Was it love, actually, that stole your heart—
…or just a promise of a new beginning?
Was it love that whispered: “This one is different;”
the connection made on a cerebral level,
or found in the effortless banter,
the instant smile, the easy laughter…
Was it love that captured the day,
hastened your heart beat, swept you away,
made your palms sweat, kept you from sleeping?
Did you pass it off as some sort of illness
   perhaps the flu?
Or was it love, actually,
that brought you to this place…
this sacred space,
   I share with you.

© Ginny Brannan 2017












The suggestion for Day 8 of NaPoWriMo suggested composing a poem that relies on repetition. 

Unknowns
















Who will I be when I grow old…
will I sit and babble nonsense rhyme
old poems and remnants left behind—
when those final years take hold.

Will past and present merge as one,
as mind relinquishes control;
or stay alert, my thoughts left whole
while body starts to come undone.

No gypsy fortune-tellers, we...
what lies before us, undefined;
should favor nod as we decline
perhaps we'll keep our sanity.

Yes, all things acquiesce to time…
we only hope the years are kind.

© Ginny Brannan 2017

Thursday, April 6, 2017

There, Beyond the Stars...

I’ll never know the sound a rocket ship makes,
nor the courage it takes to  go
“Where no man has gone before…”
but I do know the magic of a moonlit night
and can still imagine the footprints that remain
in the dust of a billion stars on a small satellite
orbiting the third planet from the sun

In a world before fake news we had real heroes:
ordinary men who did extraordinary things
Science was expanding and the stars were in our grasp.
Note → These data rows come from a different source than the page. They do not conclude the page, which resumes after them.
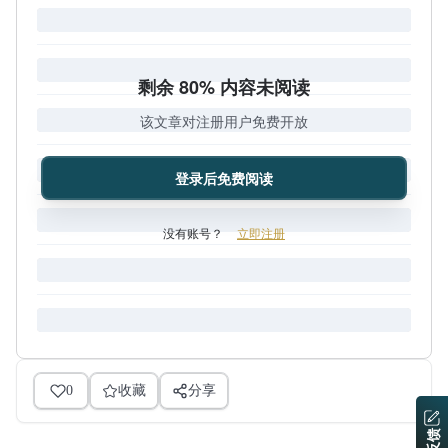
剩余 80% 内容未阅读
该文章对注册用户免费开放
登录后免费阅读
没有账号？
立即注册
0
收藏
分享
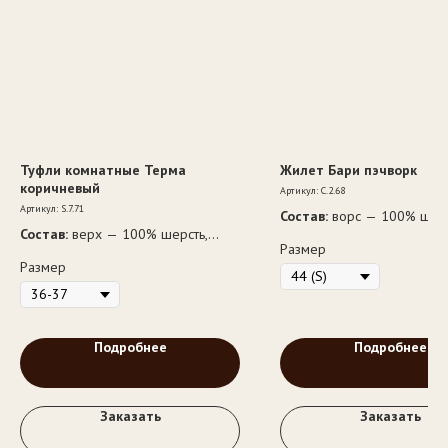
Туфли комнатные Терма
Жилет Бари пэчворк
коричневый
Артикул:
С.2.68
Артикул:
S.7.71
Состав:
ворс — 100% шер
Состав:
верх — 100% шерсть,
Размер
подкладка — ворс 100% шерсть,
Размер
подошва — ЭВА
Подробнее
Подробнее
Заказать
Заказать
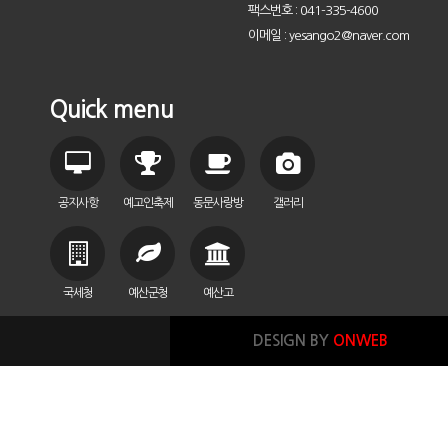
팩스번호 : 041-335-4600
이메일 : yesango2@naver.com
Quick menu
공지사항
예고인축제
동문사랑방
갤러리
국세청
예산군청
예산고
DESIGN BY
ONWEB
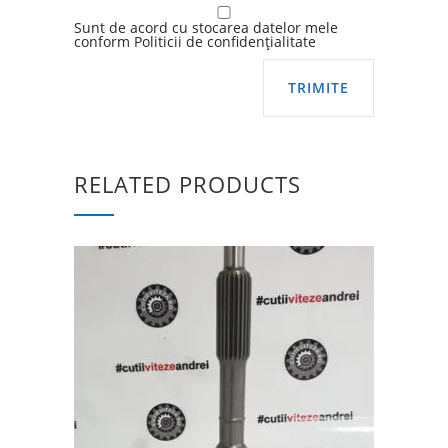
Sunt de acord cu stocarea datelor mele
conform Politicii de confidențialitate
RELATED PRODUCTS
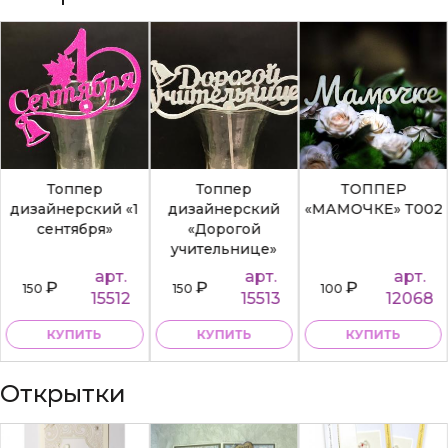
Топпер
Топпер
ТОППЕР
дизайнерский «1
дизайнерский
«МАМОЧКЕ» Т002
сентября»
«Дорогой
учительнице»
арт.
арт.
арт.
₽
₽
₽
150
150
100
15512
15513
12068
КУПИТЬ
КУПИТЬ
КУПИТЬ
Открытки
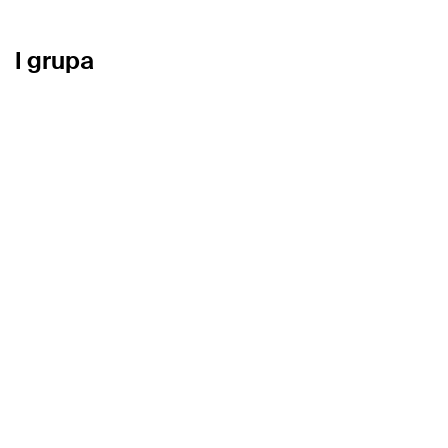
I grupa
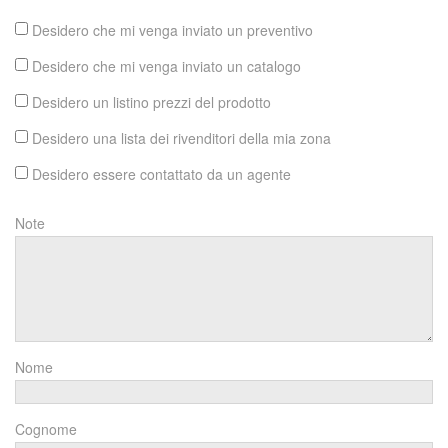
Desidero che mi venga inviato un preventivo
Desidero che mi venga inviato un catalogo
Desidero un listino prezzi del prodotto
Desidero una lista dei rivenditori della mia zona
Desidero essere contattato da un agente
Note
Nome
Cognome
And we dreamed, and we believed

Dreams are smaller now—
hopes dashed by the small-minded and clueless
in positions they don’t deserve
making decisions no one can fathom.

But this day we remember the first human
who  slipped the surly bonds of earth,’
and a time when the whole universe
lay before us…
         …just waiting

Godspeed, John Glenn

© Ginny Brannan 2017

Military Portrait of John Glenn, Wikipedia

















July 18th, 1921 to December 8th, 2016
Interred at Arlington National Cemetary on April 6, 2017
Among his many accomplishments he was the first man to orbit the Earth, February 20th, 1962, for the Friendship 7 mission.

*"slipped the surly bonds of Earth" Excerpt from the poem "High Flight by John Gillespie Magee, Jr.